Your objective:
The word "przez" occurs in some lines of the data. Return each such line.

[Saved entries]
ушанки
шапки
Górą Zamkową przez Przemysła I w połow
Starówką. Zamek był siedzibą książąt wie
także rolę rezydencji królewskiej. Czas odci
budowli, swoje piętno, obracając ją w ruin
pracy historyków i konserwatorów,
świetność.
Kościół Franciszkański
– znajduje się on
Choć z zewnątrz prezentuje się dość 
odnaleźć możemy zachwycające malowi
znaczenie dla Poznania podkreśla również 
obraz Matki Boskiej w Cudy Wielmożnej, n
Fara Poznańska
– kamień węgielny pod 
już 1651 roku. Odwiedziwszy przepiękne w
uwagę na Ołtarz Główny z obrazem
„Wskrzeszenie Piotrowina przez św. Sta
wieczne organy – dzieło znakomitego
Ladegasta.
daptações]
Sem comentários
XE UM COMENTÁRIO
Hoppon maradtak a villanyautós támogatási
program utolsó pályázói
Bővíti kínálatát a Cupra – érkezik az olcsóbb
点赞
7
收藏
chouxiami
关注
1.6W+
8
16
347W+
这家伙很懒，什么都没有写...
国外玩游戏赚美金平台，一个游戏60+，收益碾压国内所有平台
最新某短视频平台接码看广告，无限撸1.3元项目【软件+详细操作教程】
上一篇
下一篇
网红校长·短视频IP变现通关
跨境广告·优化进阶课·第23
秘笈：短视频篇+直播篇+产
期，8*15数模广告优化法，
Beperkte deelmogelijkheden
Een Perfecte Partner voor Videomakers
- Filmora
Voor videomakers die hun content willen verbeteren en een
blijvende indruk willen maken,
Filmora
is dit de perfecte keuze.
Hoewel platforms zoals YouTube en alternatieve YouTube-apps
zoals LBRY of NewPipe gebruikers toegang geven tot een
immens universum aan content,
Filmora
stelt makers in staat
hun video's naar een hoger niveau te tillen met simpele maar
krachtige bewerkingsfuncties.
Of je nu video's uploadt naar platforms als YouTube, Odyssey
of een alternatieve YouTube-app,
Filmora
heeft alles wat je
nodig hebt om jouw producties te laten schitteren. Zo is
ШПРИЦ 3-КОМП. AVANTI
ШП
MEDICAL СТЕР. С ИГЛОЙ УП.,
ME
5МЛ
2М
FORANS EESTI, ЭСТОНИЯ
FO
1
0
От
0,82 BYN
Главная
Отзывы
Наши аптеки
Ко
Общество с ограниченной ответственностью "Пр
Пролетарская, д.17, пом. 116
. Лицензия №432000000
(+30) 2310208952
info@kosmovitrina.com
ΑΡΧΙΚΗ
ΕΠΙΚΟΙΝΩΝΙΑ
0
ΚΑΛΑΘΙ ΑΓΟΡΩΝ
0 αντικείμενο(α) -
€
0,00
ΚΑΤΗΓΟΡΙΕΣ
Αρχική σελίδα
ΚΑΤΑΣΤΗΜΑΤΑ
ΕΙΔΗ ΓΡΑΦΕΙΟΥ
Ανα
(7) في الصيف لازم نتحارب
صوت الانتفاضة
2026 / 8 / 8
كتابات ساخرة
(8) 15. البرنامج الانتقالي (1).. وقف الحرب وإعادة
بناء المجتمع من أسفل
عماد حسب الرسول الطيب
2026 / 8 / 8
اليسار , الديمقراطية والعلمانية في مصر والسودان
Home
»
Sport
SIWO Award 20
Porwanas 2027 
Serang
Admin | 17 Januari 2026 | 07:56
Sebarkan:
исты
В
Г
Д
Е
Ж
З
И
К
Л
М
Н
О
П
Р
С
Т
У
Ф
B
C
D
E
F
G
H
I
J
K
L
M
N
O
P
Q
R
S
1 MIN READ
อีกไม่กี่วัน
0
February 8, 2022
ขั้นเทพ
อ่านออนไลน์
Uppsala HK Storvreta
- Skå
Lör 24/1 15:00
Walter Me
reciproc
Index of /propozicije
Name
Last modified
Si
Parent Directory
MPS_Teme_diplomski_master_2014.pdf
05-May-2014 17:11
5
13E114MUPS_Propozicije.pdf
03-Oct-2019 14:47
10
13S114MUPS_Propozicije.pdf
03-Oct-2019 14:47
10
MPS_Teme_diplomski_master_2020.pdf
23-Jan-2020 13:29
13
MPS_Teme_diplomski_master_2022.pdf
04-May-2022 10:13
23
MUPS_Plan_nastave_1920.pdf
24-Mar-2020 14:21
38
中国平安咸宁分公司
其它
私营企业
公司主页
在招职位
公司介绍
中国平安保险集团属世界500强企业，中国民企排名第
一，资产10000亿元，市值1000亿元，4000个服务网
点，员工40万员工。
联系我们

Written reply:
Górą Zamkową przez Przemysła I w połow
„Wskrzeszenie Piotrowina przez św. Sta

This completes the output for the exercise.